4.4 Special warnings and precautions for use
Care is advised in the administration of paracetamol to patients with severe renal or severe hepatic impairment. The hazard of overdose is greater in those with non-cirrhotic alcoholic liver disease. Medical advice should be sought before taking this product in patients with these conditions:
o An enlargement of the prostate gland
o Occlusive Vascular disease (e.g. Raynaud’s Phenomenon) This product should not be used by patients taking other sympathomimetics (such as decongestants, appetite suppressants and amphetamine-like psychostimulants).
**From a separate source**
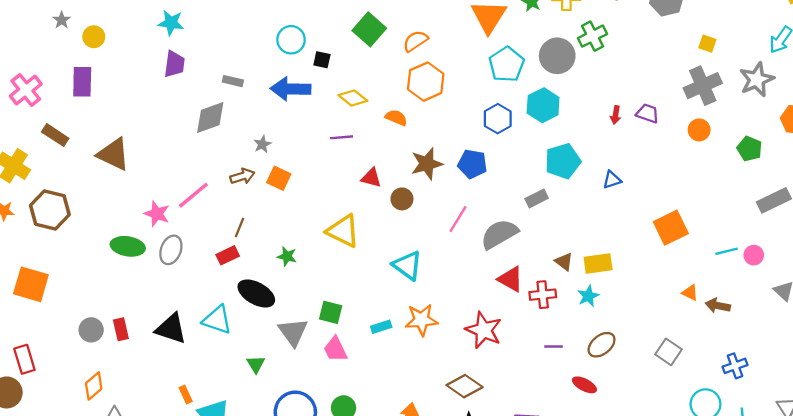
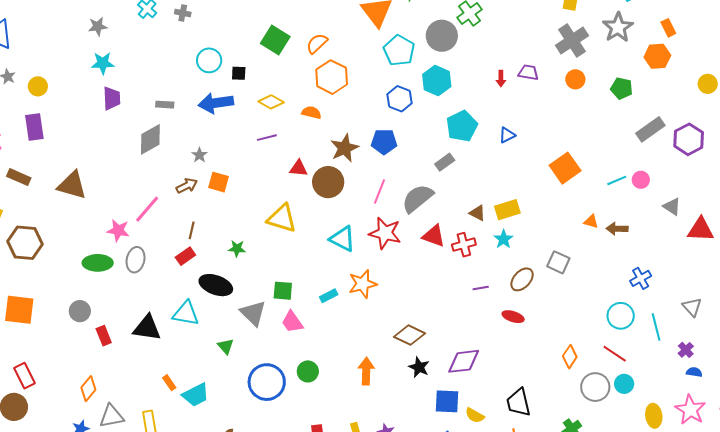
brown circle: (402, 199) -> (328, 182), size x1.6
gray circle: (91, 330) -> (80, 311), moved
red star: (484, 330) -> (385, 233), moved
gray square: (668, 352) -> (558, 262), moved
Patients with rare hereditary problems of fructose intolerance, glucose-galactose malabsorption or sucrase-isomaltase insufficiency should not take this medicine. Do not exceed the stated dose. Patients should be advised not to take other paracetamol-containing or any other cold, flu or decongestant products concurrently. If symptoms persist consult your doctor. Keep out of the reach and sight of children. Special label warnings Do not take with other flu, cold or decongestant products. Do not take with any other paracetamol-containing products. Immediate medical advice should be sought in the event of an overdose, even if you feel well. Special leaflet warnings Immediate medical advice should be sought in the event of an overdose, even if you feel well, because of the risk of delayed, serious liver damage.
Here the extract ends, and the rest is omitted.